Das Langschwert war wesentlich schwerer als Nadel, doch Arya gefiel es. Mit dem Gewicht in den Händen fühlte sie sich stärker. Ich bin zwar vielleicht keine Wassertänzerin, aber eine Maus bin ich auch nicht. Eine Maus könnte mit einem solchen Schwert nicht umgehen, ich jedoch schon. Das Tor stand offen, Soldaten kamen und gingen, Wagen rollten leer herein und ächzten und schwankten beim Hinausfahren unter ihrer Last. Sie dachte daran, in die Stallungen zu gehen und zu behaupten, Ser Lyonel wolle ein neues Pferd. Sie hatte das Papier, und die Stallburschen konnten bestimmt nicht besser lesen als Lucan. Mit dem Schwert und dem Pferd könnte ich einfach hinausreiten. Wenn die Wachen mich anhalten, würde ich ihnen das Papier zeigen und behaupten, ich soll die Sachen zu Ser Lyonel bringen. Sie hatte keine Ahnung, wie dieser Ser Lyonel aussah oder wo sie ihn finden könnte.

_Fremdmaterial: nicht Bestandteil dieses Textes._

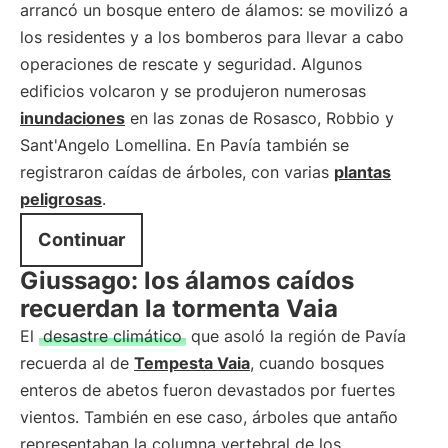
arrancó un bosque entero de álamos: se movilizó a
los residentes y a los bomberos para llevar a cabo
operaciones de rescate y seguridad. Algunos
edificios volcaron y se produjeron numerosas
inundaciones
en las zonas de Rosasco, Robbio y
Sant'Angelo Lomellina. En Pavía también se
registraron caídas de árboles, con varias
plantas
peligrosas
.
Continuar
Giussago: los álamos caídos
recuerdan la tormenta Vaia
El
desastre climático
que asoló la región de Pavía
recuerda al de
Tempesta Vaia
, cuando bosques
enteros de abetos fueron devastados por fuertes
vientos. También en ese caso, árboles que antaño
representaban la columna vertebral de los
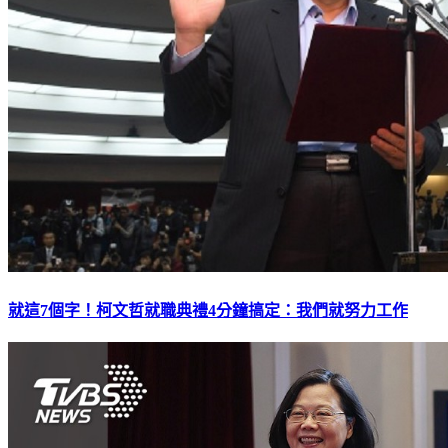
就這7個字！柯文哲就職典禮4分鐘搞定：我們就努力工作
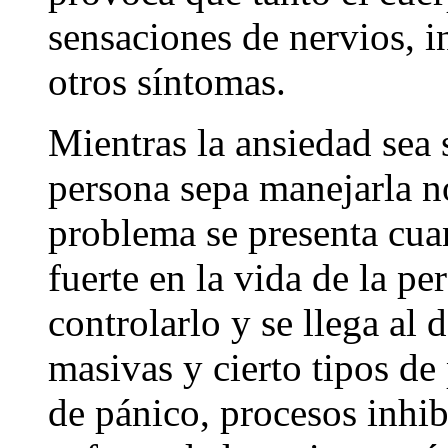
sensaciones de nervios, i
otros síntomas.
Mientras la ansiedad sea s
persona sepa manejarla n
problema se presenta cuan
fuerte en la vida de la p
controlarlo y se llega al
masivas y cierto tipos de
de pánico, procesos inhib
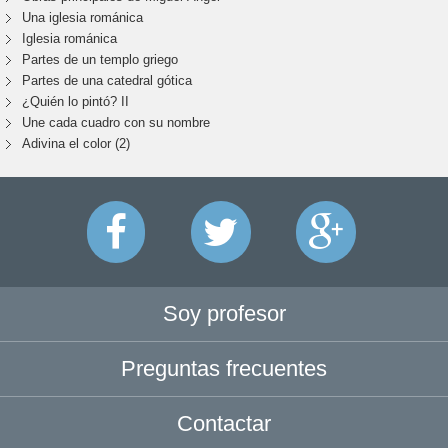
Una iglesia románica
Iglesia románica
Partes de un templo griego
Partes de una catedral gótica
¿Quién lo pintó? II
Une cada cuadro con su nombre
Adivina el color (2)
Soy profesor
Preguntas frecuentes
Contactar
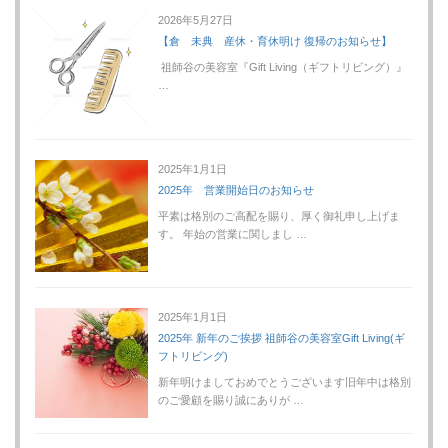
2026年5月27日
【倉 未典 産休・育休明け 復帰のお知らせ】
祖師谷の美容室『Gift Living（ギフトリビング）』
…
2025年1月1日
2025年 営業開始日のお知らせ
平素は格別のご高配を賜り、厚く御礼申し上げま
す。 年始の営業に関しまし …
2025年1月1日
2025年 新年のご挨拶 祖師谷の美容室Gift Living(ギ
フトリビング)
新年明けましておめでとうございます旧年中は格別
のご愛顧を賜り誠にありが …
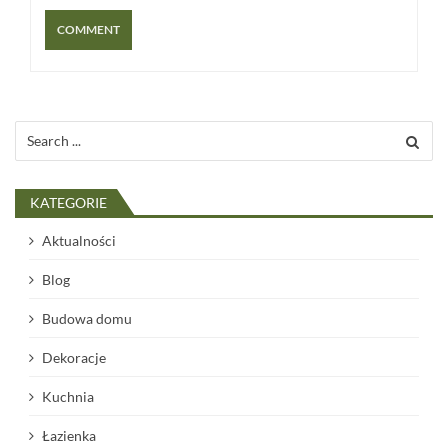
Search
for:
KATEGORIE
Aktualności
Blog
Budowa domu
Dekoracje
Kuchnia
Łazienka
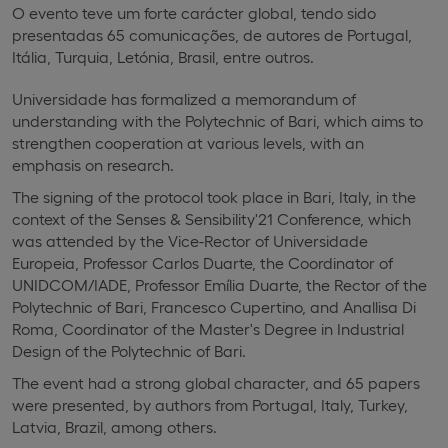
O evento teve um forte carácter global, tendo sido
presentadas 65 comunicações, de autores de Portugal,
Itália, Turquia, Letónia, Brasil, entre outros.
Universidade has formalized a memorandum of
understanding with the Polytechnic of Bari, which aims to
strengthen cooperation at various levels, with an
emphasis on research.
The signing of the protocol took place in Bari, Italy, in the
context of the Senses & Sensibility'21 Conference, which
was attended by the Vice-Rector of Universidade
Europeia, Professor Carlos Duarte, the Coordinator of
UNIDCOM/IADE, Professor Emília Duarte, the Rector of the
Polytechnic of Bari, Francesco Cupertino, and Anallisa Di
Roma, Coordinator of the Master's Degree in Industrial
Design of the Polytechnic of Bari.
The event had a strong global character, and 65 papers
were presented, by authors from Portugal, Italy, Turkey,
Latvia, Brazil, among others.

Falls man sie ausfragte, würde das herauskommen, und dann würde Wies … Während sie auf ihrer Unterlippe herumkaute und nicht darüber nachzudenken versuchte, wie es wohl war, wenn einem die Füße abgeschnitten wurden, ging eine Gruppe Bogenschützen in Lederwams und Eisenhelmen vorbei. Die Bögen hatten sie über die Schultern geschlungen. Arya hörte Fetzen ihres Gesprächs.
»… Riesen, sag ich dir, er hat Riesen, die sechs Meter groß sind und von jenseits der Mauer kommen. Die folgen ihm wie Hunde …«
»… nicht natürlich, die sind so schnell über sie hergefallen, bei Nacht. Er ist mehr Wolf als Mensch, wie alle Starks …«
»… scheiß auf deine Wölfe und Riesen, der Junge würde sich in die Hose machen, wenn er wüsste, dass wir kommen. Er war nicht einmal Manns genug, nach Harrenhal zu marschieren. Stattdessen ist er in die andere Richtung gezogen, oder nicht? Jetzt würde er abhauen, wenn er wüsste, was gut für ihn ist.«
»Das sagst du jetzt, aber möglicherweise weiß der Junge etwas, das wir nicht wissen, vielleicht sollten wir lieber selbst abhauen …«
Ja, dachte Arya. Ja, ihr seid es, die besser davonlaufen sollten, ihr und Lord Tywin und der Reitende Berg und Ser Addam und Ser Amory und dieser dumme Ser Lyonel, wer immer das ist, ihr alle solltet lieber davonlaufen, oder mein Bruder wird euch töten, er ist ein Stark, er ist mehr Wolf als Mensch, und ich ebenso.